For those following the Rare Earths stories this year, the plans to develop a resource identified at Kvanefjeld in Greenland will not be a complete surprise but a Reuters report this week that the Australian miner Greenland Minerals and Energy who are looking to develop the resource, is planning a London listing did come as a surprise in view of Greenland’s long running objections to the mine.
For twenty years, the socialist governments of Greenland and Denmark (Denmark owned all oil, gas and mineral resources in Greenland prior to a change in the law this year), have been implacably opposed to resource extraction that involved any radioactive materials. But just recently a majority in parliament agreed to support the extraction of uranium as a by-product from mines where other minerals are the primary target. We wonder if the former premier of Greenland, Lars-Emil Johansen joining as the new chairman of Greenland Minerals has anything to do with the change of heart in Nuuk?
The Kvanefjeld deposit is rich in uranium as well as rare earths and zinc. Indeed it is hard to discern which is the greater prize. Of course Greenland Minerals are saying to the regulatory authorities in Greenland that the uranium is merely a by-product but they are saying to the investment community here that the uranium is what covers the costs of the mine and infrastructure, and the rare earths and zinc are merely a source of additional revenue. Anyone familiar with the RE field will understand this position.

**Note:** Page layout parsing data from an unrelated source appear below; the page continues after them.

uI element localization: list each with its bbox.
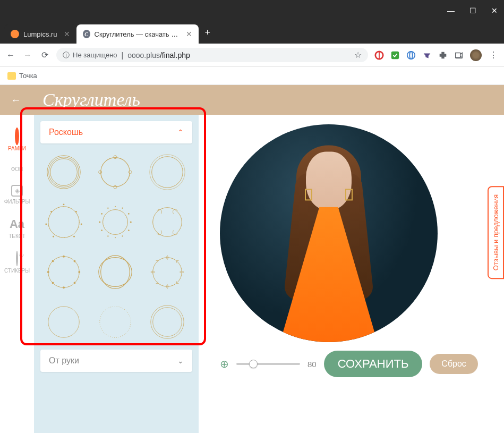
nav-forward-icon[interactable]: →	[22, 50, 33, 60]
favicon-icon	[11, 30, 19, 38]
frame-option[interactable]	[92, 199, 139, 245]
media-icon[interactable]	[454, 50, 464, 60]
folder-icon	[7, 72, 16, 80]
side-tab-label: СТИКЕРЫ	[4, 268, 30, 274]
app-title: Скруглитель	[42, 90, 140, 110]
svg-point-44	[152, 258, 182, 287]
extension-puzzle-icon[interactable]	[438, 50, 448, 60]
svg-point-9	[150, 155, 185, 190]
text-icon: Aa	[10, 217, 24, 231]
svg-point-46	[100, 307, 131, 338]
svg-point-3	[409, 51, 412, 58]
svg-point-30	[101, 213, 103, 215]
tab-close-icon[interactable]: ✕	[64, 30, 70, 38]
canvas-area: ⊕ 80 СОХРАНИТЬ Сброс	[199, 115, 504, 433]
category-header-expanded[interactable]: Роскошь ⌃	[40, 121, 192, 143]
frame-option[interactable]	[144, 249, 191, 295]
url-input[interactable]: ⓘ Не защищено | oooo.plus/final.php ☆	[56, 48, 368, 62]
zoom-slider[interactable]	[236, 363, 300, 365]
svg-point-20	[115, 206, 116, 207]
side-tab-label: ТЕКСТ	[8, 233, 25, 239]
svg-point-31	[108, 208, 109, 209]
bookmark-item[interactable]: Точка	[7, 72, 37, 80]
svg-point-14	[81, 223, 82, 225]
svg-point-16	[53, 236, 54, 237]
save-button[interactable]: СОХРАНИТЬ	[324, 351, 423, 377]
tab-title: Скруглитель — скачать круглук	[95, 30, 180, 38]
slider-thumb[interactable]	[249, 360, 258, 368]
chevron-down-icon: ⌄	[177, 356, 184, 365]
frame-option[interactable]	[144, 149, 191, 196]
svg-point-29	[99, 221, 101, 223]
maximize-button[interactable]: ☐	[469, 6, 476, 15]
svg-point-35	[74, 260, 76, 262]
side-tab-stickers[interactable]: СТИКЕРЫ	[0, 245, 34, 280]
back-arrow-icon[interactable]: ←	[11, 94, 21, 106]
extension-icon[interactable]	[374, 50, 384, 60]
reset-button[interactable]: Сброс	[430, 354, 478, 374]
new-tab-button[interactable]: +	[199, 27, 217, 38]
side-tab-filters[interactable]: ФИЛЬТРЫ	[0, 179, 34, 211]
category-label: От руки	[49, 356, 79, 366]
favicon-icon: C	[83, 30, 90, 38]
svg-point-43	[101, 256, 130, 288]
side-tab-frames[interactable]: РАМКИ	[0, 123, 34, 158]
browser-tab-inactive[interactable]: Lumpics.ru ✕	[4, 24, 76, 44]
category-label: Роскошь	[49, 128, 83, 137]
tab-title: Lumpics.ru	[23, 30, 57, 38]
bookmark-label: Точка	[19, 72, 37, 80]
svg-rect-1	[391, 51, 399, 58]
frame-option[interactable]	[144, 299, 191, 345]
svg-point-47	[150, 305, 183, 338]
extension-icon[interactable]	[406, 50, 416, 60]
zoom-in-icon[interactable]: ⊕	[220, 358, 229, 370]
svg-point-19	[103, 210, 128, 235]
bookmarks-bar: Точка	[0, 67, 504, 85]
frame-option[interactable]	[40, 199, 87, 245]
frame-option[interactable]	[40, 249, 87, 295]
minimize-button[interactable]: —	[447, 6, 455, 15]
zoom-value: 80	[307, 360, 317, 369]
profile-avatar[interactable]	[470, 49, 482, 61]
svg-point-37	[74, 282, 76, 284]
bookmark-star-icon[interactable]: ☆	[354, 50, 362, 60]
extensions-row: ⋮	[374, 49, 499, 61]
svg-point-13	[75, 211, 77, 213]
browser-tab-active[interactable]: C Скруглитель — скачать круглук ✕	[76, 24, 199, 44]
extension-icon[interactable]	[390, 50, 400, 60]
url-text: oooo.plus/final.php	[127, 51, 190, 60]
menu-icon[interactable]: ⋮	[488, 50, 499, 60]
side-tab-text[interactable]: Aa ТЕКСТ	[0, 211, 34, 245]
svg-point-32	[152, 208, 182, 237]
frame-option[interactable]	[92, 249, 139, 295]
svg-point-8	[151, 157, 183, 188]
frame-option[interactable]	[144, 199, 191, 245]
extension-icon[interactable]	[422, 50, 432, 60]
frame-option[interactable]	[40, 149, 87, 196]
security-indicator[interactable]: ⓘ Не защищено	[63, 50, 117, 60]
svg-point-4	[47, 156, 80, 189]
nav-back-icon[interactable]: ←	[5, 50, 16, 60]
tab-close-icon[interactable]: ✕	[186, 30, 192, 38]
svg-point-2	[407, 51, 415, 58]
svg-point-36	[78, 271, 80, 273]
preview-image[interactable]	[220, 124, 438, 342]
svg-point-28	[101, 230, 103, 231]
side-tab-label: ФОН	[11, 166, 23, 172]
close-button[interactable]: ✕	[491, 6, 498, 15]
window-controls: — ☐ ✕	[447, 6, 498, 15]
frame-option[interactable]	[92, 149, 139, 196]
frame-option[interactable]	[92, 299, 139, 345]
url-separator: |	[122, 51, 124, 60]
frame-option[interactable]	[40, 299, 87, 345]
svg-point-21	[122, 208, 123, 209]
category-header-collapsed[interactable]: От руки ⌄	[40, 350, 192, 372]
svg-point-40	[47, 271, 49, 273]
side-tab-label: ФИЛЬТРЫ	[4, 199, 30, 205]
svg-point-15	[73, 236, 75, 237]
svg-point-39	[52, 282, 54, 284]
reload-icon[interactable]: ⟳	[39, 50, 50, 60]
feedback-tab[interactable]: Отзывы и предложения	[488, 186, 504, 279]
side-tab-background[interactable]: ФОН	[0, 158, 34, 179]
frames-grid	[40, 149, 192, 345]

There is a steady and relatively predictable market for uranium. The RE’s are going through something of a bubble of investment activity at the moment from which comparatively few viable mines will emerge. This is not because there isn’t demand for RE (although probably not to the level of hype we have been hearing this year) but because there is a long way between a mine and delivering refined oxides and salts to manufacturing consumers. The refining process is highly capital intensive, technologically challenging and largely undeveloped in North America or Europe; so Greenland Minerals may some day dig it out of the ground but unless they develop downstream refining they will have to sell it to the Chinese it refine.
There are still hurdles to overcome, significant objections remain in Greenland, not least from the native Inuit community. Greenland Minerals also needs to resolve a dispute over ownership with their joint venture partners Westrip Holdings Ltd who appear to be seeking to transfer their 39% holding in Kvanefjeld into a South African entity owned by one of the Westrip directors. Last year, the Greenland government down-scaled its aspirations to make much of southern Greenland into a World Heritage Site based on its one thousand years of agriculture but when this clashed with the country’s desire to exploit energy and mining resources they had to rethink and heritage took back stage to economic development.
Greenland Minerals and Energy’s proposed float may seem fraught with obstacles and the date may yet be put back but the reality is pragmatism will probably rule in the end: the Kvanefjeld Project looks like it will go ahead. However, how long it will be before we see refined rare earth oxides delivered to industrial consumers is another matter altogether.